Mapping Native ESI to Review Platforms: Fixing Broken Text Extraction & Hash Mismatches

When native ESI is wired into a review platform without a deterministic translation layer, ingestion surfaces a recognizable trio of defects: empty or truncated text panels, SHA256 MISMATCH entries in the processing manifest, and orphaned child documents whose parent container never finished unpacking. These failures land at the mapping stage — after signature detection but before the review platform commits a document record — and they violate the chain-of-custody boundary because a payload that was hashed at collection no longer matches the payload the platform indexed. This guide is the step-by-step procedure for wiring registry rules into a specific platform under the ESI Format Mapping Standards, diagnosing the resource-constrained failures that break mapping, and restoring defensibility so every native format resolves to a canonical review representation without evidentiary loss.

Diagnostic Log Signatures

The failure is rarely a clean exception. Under memory pressure the mapping worker degrades non-deterministically — it emits an HTTP 503 to the platform API, silently drops a hash comparison, or aborts a container mid-unpack.
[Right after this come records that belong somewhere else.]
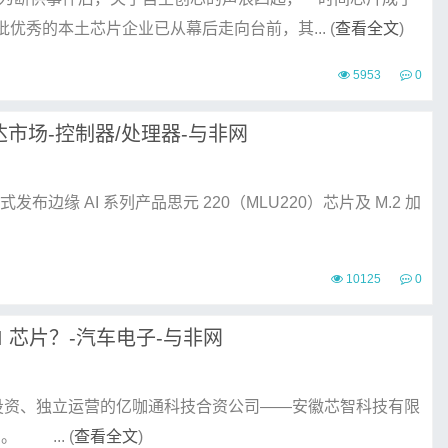
秀的本土芯片企业已从幕后走向台前，其... (
查看全文
)
5953
0
达市场-控制器/处理器-与非网
布边缘 AI 系列产品思元 220（MLU220）芯片及 M.2 加
10125
0
 芯片？-汽车电子-与非网
略投资、独立运营的亿咖通科技合资公司——安徽芯智科技有限
 ... (
查看全文
)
The ingestion log makes the compounding failure vectors legible:

text

[INGEST-PROC] WARN  FormatMapper: Native handler timeout for DOCX/ZIP hybrid (PID: 4491)
[EXTRACT-ENG] ERROR Memory allocation exceeded threshold (2.1GB > 1.5GB cap) during OLE2 stream parsing
[HASH-VERIF] MISMATCH: SHA256(expected: a3f8...) != SHA256(actual: 7b2c...) for native payload
[PRIV-LOG]   WARN  Orphaned child document detected; parent container extraction aborted
[MAP-EXIT]   ERROR Worker exited non-zero (code 137) after OOM-kill of PID 4491

Exit code 137 (128 + SIGKILL) is the tell: the OS killed the worker before it finalized the mapping record, so the platform received a partial commit. Use this symptom checklist to confirm you are looking at a mapping-stage failure rather than a downstream extraction bug:

Review panel renders no text, but the native file opens correctly outside the platform.
The manifest shows a recomputed hash that differs from the collection-time digest.
Child items (attachments, embedded objects) appear without a parent, or the parent lists a child count higher than the ingested count.
Worker logs show a code 137 / code 139 exit adjacent to a 503 returned to the platform API.

Root-Cause Breakdown

Three mechanics, usually acting together, produce the signatures above:

Hybrid container overhead. Modern Office files (DOCX, XLSX, PPTX) are ZIP archives that frequently embed OLE2 streams. Decompressing the ZIP and parsing the embedded compound file simultaneously pushes thread-local allocation past the worker’s memory ceiling, triggering a stop-the-world garbage-collection pause and, eventually, the OOM-kill.
Hash-state corruption. When a rolling hash buffer is interrupted mid-read — because the process was paused or killed — the digest is finalized over an incomplete byte stream. The result is a mismatch against the collection-time value even though the file on disk is intact, which is why disciplined cryptographic hash generation must stream over bounded reads and finalize only after the whole payload is consumed.
Fallback that skips validation. With no explicit fallback rule, an unrecognized signature routes to a legacy parser that bypasses magic-byte reconciliation entirely — the same class of misrouting analyzed in MIME type detection with libmagic. A spoofed .docx that is really a ZIP bomb then reaches an unguarded extractor, and the memory ceiling is breached before any integrity check runs.

Remediation Architecture

The fix is to make mapping deterministic and memory-bounded before it ever calls the platform API. Normalization must follow a fixed sequence so that no parser runs until the payload has been identified, isolated, and hashed:

Signature verification — validate magic bytes against a curated registry to defeat extension spoofing.
Container boundary enforcement — isolate embedded streams (OLE2, ZIP entries, PDF attachments) before invoking any downstream parser.
Hash chain initialization — compute SHA-256 and MD5 over the raw native payload prior to any transformation.
Metadata propagation — attach privilege tags, custodian identifiers, and family pointers to the normalized record.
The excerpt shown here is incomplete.